# What do you pay per hour for help



## CarrPainting (Jun 29, 2010)

Like the titale says, what do you pay?

For the bare bones, no nothing helper to the guy you wonder why hes not in business for himself...

I am a 'new contractor' and am curious what everyone pays their 'help...

I revently hired my neighbor, who IS lazy... with ADHD... he has a hard time identifying cardboard (dont ask).... And I have banned his cell hone from work.... and the enxt time I work with him, no Ipod, I am tired of repeating myself 3x....

ugh!



Tomorrow I hired a friends neighbors son, who is VERY active, full of energy not lazy and has some experience painting... I was thinking $9 an hour... I am paying my neighbor 8,.... mind you my neighbor is 20, and my friends neighbor is 17... with out ADHD...
so what do you pay for help?


----------



## ModernStyle (May 7, 2007)

I pay my help in Milk-Duds and Hot Pockets.


----------



## Osito (Mar 4, 2008)

Dollar menu, all they can eat for $, then ask for change.


----------



## KennMacMoragh (Sep 16, 2008)

Anywhere from $10 to $25 an hour, depending on what they know.


----------



## dprimc (Mar 13, 2009)

I pay my help in Trident gum.


----------



## mnjconstruction (Oct 5, 2008)

hookers, and beer, and rides on a fire truck!


----------



## pinwheel (Dec 7, 2009)

What the hell is this help thing you guys are talkin about?


----------



## ModernStyle (May 7, 2007)

mnjconstruction said:


> hookers, and beer, and rides on a fire truck!

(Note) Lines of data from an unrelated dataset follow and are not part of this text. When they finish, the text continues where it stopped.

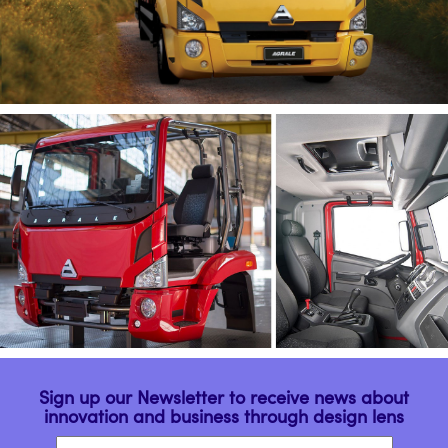
Sign up our Newsletter to receive news about
innovation and business through design lens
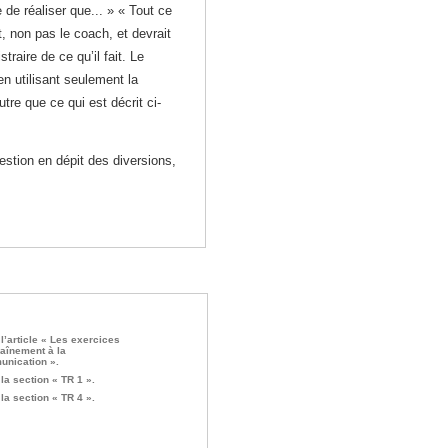
 de réaliser que... » « Tout ce
nt, non pas le coach, et devrait
straire de ce qu’il fait. Le
 en utilisant seulement la
utre que ce qui est décrit ci-
stion en dépit des diversions,
 l’article « Les exercices
raînement à la
nication ».
 la section « TR 1 ».
 la section « TR 4 ».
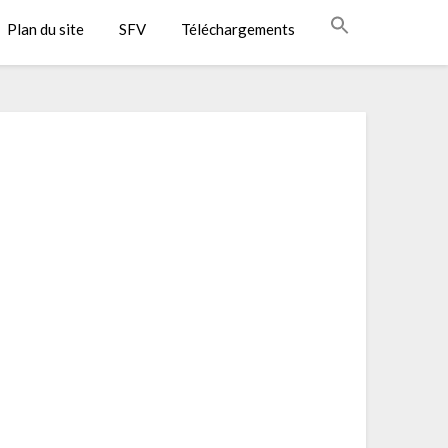
Plan du site
SFV
Téléchargements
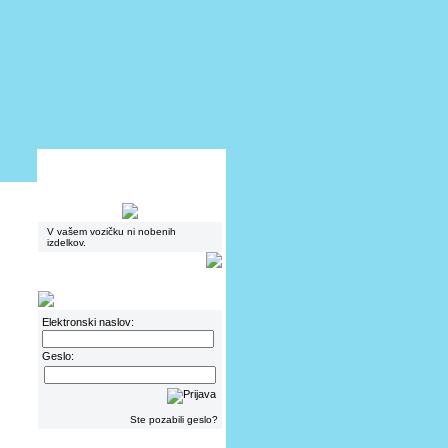
V vašem vozičku ni nobenih
izdelkov.
Elektronski naslov:
Geslo:
Ste pozabili geslo?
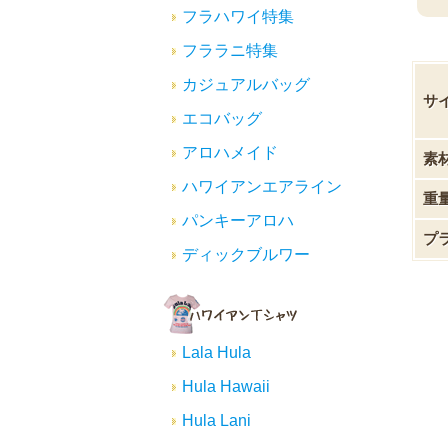
フラハワイ特集
フララニ特集
カジュアルバッグ
サ
エコバッグ
アロハメイド
素
ハワイアンエアライン
重
パンキーアロハ
プ
ディックブルワー
Lala Hula
Hula Hawaii
Hula Lani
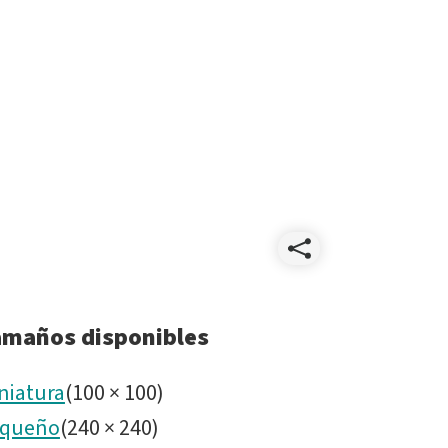
Compart
Rubin
amaños disponibles
at
niatura
(
100
×
100
)
queño
(
240
×
240
)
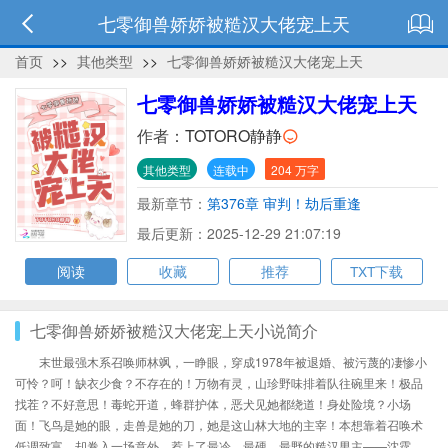
七零御兽娇娇被糙汉大佬宠上天
首页
>>
其他类型
>>
七零御兽娇娇被糙汉大佬宠上天
七零御兽娇娇被糙汉大佬宠上天
作者：
TOTORO静静
其他类型
连载中
204 万字
最新章节：
第376章 审判！劫后重逢
最后更新：2025-12-29 21:07:19
阅读
收藏
推荐
TXT下载
七零御兽娇娇被糙汉大佬宠上天小说简介
末世最强木系召唤师林飒，一睁眼，穿成1978年被退婚、被污蔑的凄惨小
可怜？呵！缺衣少食？不存在的！万物有灵，山珍野味排着队往碗里来！极品
找茬？不好意思！毒蛇开道，蜂群护体，恶犬见她都绕道！身处险境？小场
面！飞鸟是她的眼，走兽是她的刀，她是这山林大地的主宰！本想靠着召唤术
低调致富，却卷入一场意外，惹上了最冷、最硬、最野的糙汉男主——沈霆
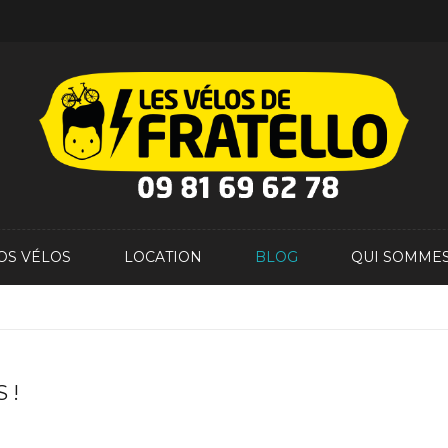
OS VÉLOS
LOCATION
BLOG
QUI SOMMES
 !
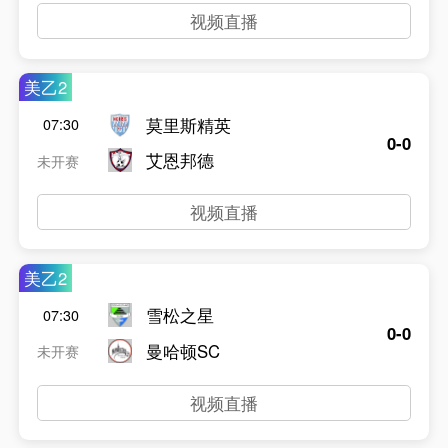
视频直播
美乙2
莫里斯精英
07:30
0-0
艾恩邦德
未开赛
视频直播
美乙2
雪松之星
07:30
0-0
曼哈顿SC
未开赛
视频直播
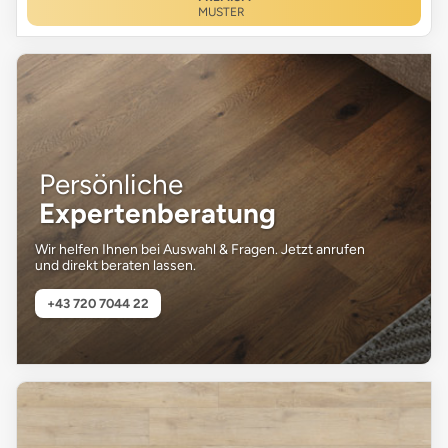
MUSTER
Persönliche
Expertenberatung
Wir helfen Ihnen bei Auswahl & Fragen. Jetzt anrufen
und direkt beraten lassen.
+43 720 7044 22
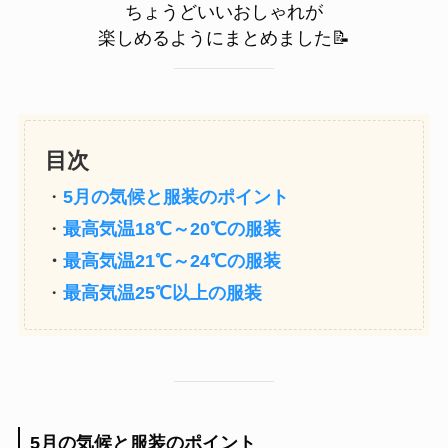
ちょうどいいおしゃれが
楽しめるようにまとめました📝
目次
・
5月の気候と服装のポイント
・
最高気温18℃～20℃の服装
・
最高気温21℃～24℃の服装
・
最高気温25℃以上の服装
5月の気候と服装のポイント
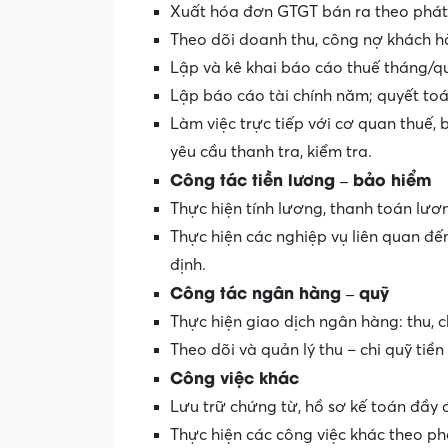
Xuất hóa đơn GTGT bán ra theo phát 
Theo dõi doanh thu, công nợ khách h
Lập và kê khai báo cáo thuế tháng/q
Lập báo cáo tài chính năm; quyết t
Làm việc trực tiếp với cơ quan thuế,
yêu cầu thanh tra, kiểm tra.
Công tác tiền lương – bảo hiểm
Thực hiện tính lương, thanh toán lươ
Thực hiện các nghiệp vụ liên quan đế
định.
Công tác ngân hàng – quỹ
Thực hiện giao dịch ngân hàng: thu, c
Theo dõi và quản lý thu – chi quỹ tiền
Công việc khác
Lưu trữ chứng từ, hồ sơ kế toán đầy 
Thực hiện các công việc khác theo p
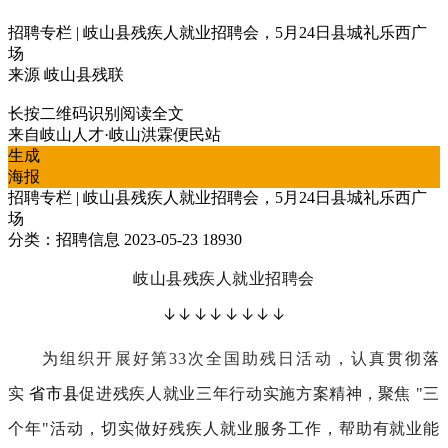
招聘专栏 | 岐山县残疾人就业招聘会，5月24日县城礼乐西广
场
来源
岐山县残联
长按二维码识别阅读全文
来自
岐山人才·岐山洪霖便民站
生成
海报
招聘专栏 | 岐山县残疾人就业招聘会，5月24日县城礼乐西广
场
分类：招聘信息
2023-05-23
18930
岐山县残疾人就业招聘会
↓↓↓↓↓↓↓↓
为
组织开展好第33次全国助残日活动，认真
贯彻落
实
省市县
促进残疾人就业三年行动实施方案
精神，
聚焦 "三
个年"活动，切实做好残疾人就业服务工作，帮助有就业能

Is it a real fire truck or one of those coin operated ones outside a drug store ?
Cause I will close up shop and come work for you if it is a real fire truck, but after I have proven myself you have to get me a firemans hat


----------



## NaeGan (Sep 8, 2009)

mnjconstruction said:


> hookers, and beer, and rides on a fire truck!


:laughing::thumbsup:


----------



## boman47k (Oct 13, 2006)

ModernStyle said:


> Is it a* real fire truck or one of those coin operated ones outside a drug store ?*
> Cause I will close up shop and come work for you if it is a real fire truck, but after I have proven myself you have to get me a firemans hat


Who cares? Two out of three is not too shabby. Where do I sign? :jester:


----------



## jeffatsquan (Mar 16, 2009)

Just rapped up a job that had 5 carpenters I was the lead and youngest I turned 50 last summer.

We averaged over 35 years experience each carpenter billed out between $35.-$ 45.-per hr.


----------



## Tinstaafl (Jan 6, 2008)

What I pay for help has little relevance to what you need to pay. Look at the profitability of your jobs, how much value the worker brings to the table, and what it takes to keep him loyal. Within those parameters, it's good to be generous.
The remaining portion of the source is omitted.